» **Prompt**
Among the lines of data below, reproduce only those from the one with "Año XVIII, 6 de" through the one with "EDUCACIÓN RURAL", exactly as they stand, both ends included.

» **Material for this exercise**
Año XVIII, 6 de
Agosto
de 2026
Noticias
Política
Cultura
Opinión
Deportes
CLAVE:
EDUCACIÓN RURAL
==
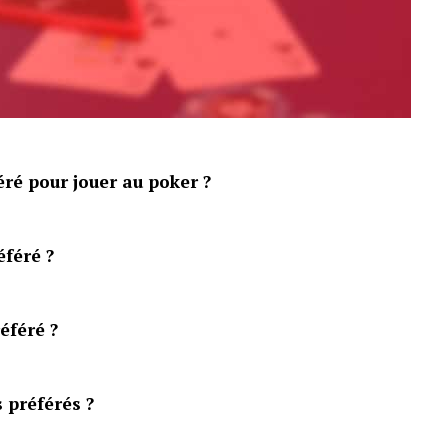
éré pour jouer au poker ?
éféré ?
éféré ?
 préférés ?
* * *
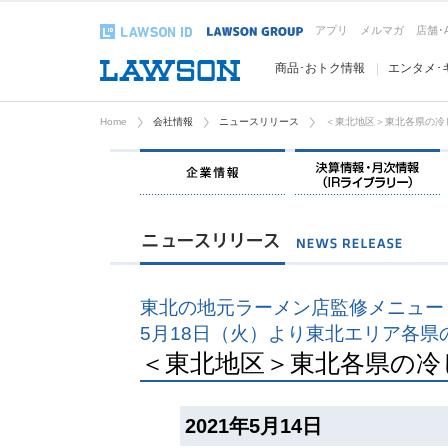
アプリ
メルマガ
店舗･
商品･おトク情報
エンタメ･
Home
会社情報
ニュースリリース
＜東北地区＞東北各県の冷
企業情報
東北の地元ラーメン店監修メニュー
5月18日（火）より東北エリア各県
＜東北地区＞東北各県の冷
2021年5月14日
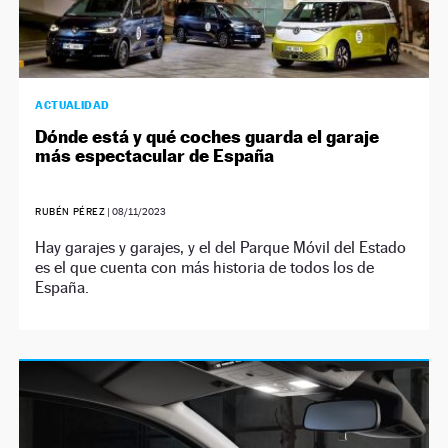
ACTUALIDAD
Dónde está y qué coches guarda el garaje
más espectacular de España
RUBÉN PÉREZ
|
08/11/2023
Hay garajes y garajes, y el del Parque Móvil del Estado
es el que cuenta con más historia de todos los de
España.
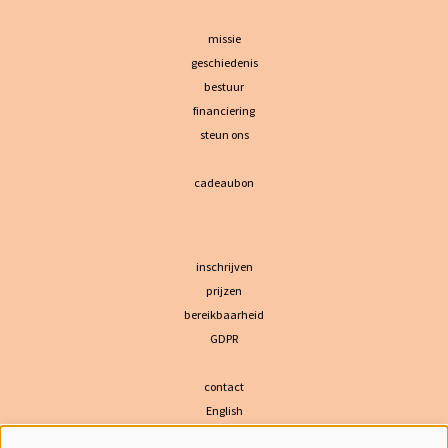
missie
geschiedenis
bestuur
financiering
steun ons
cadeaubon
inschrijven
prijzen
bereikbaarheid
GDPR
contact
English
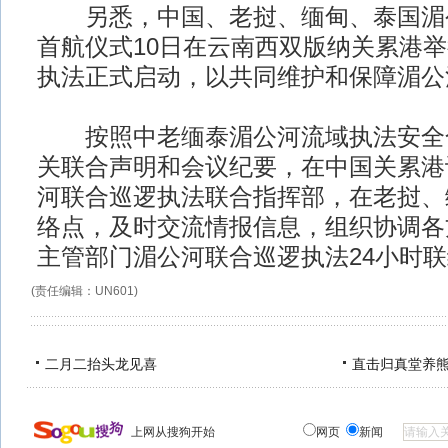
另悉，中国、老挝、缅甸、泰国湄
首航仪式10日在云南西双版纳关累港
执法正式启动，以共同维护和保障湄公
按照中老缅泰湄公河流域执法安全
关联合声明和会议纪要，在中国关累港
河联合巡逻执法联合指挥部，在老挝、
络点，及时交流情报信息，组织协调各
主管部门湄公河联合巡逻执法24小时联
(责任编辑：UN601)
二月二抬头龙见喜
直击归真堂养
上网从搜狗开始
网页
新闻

» **Response to this exercise**
Año XVIII, 6 de
Agosto
de 2026
Noticias
Política
Cultura
Opinión
Deportes
CLAVE:
EDUCACIÓN RURAL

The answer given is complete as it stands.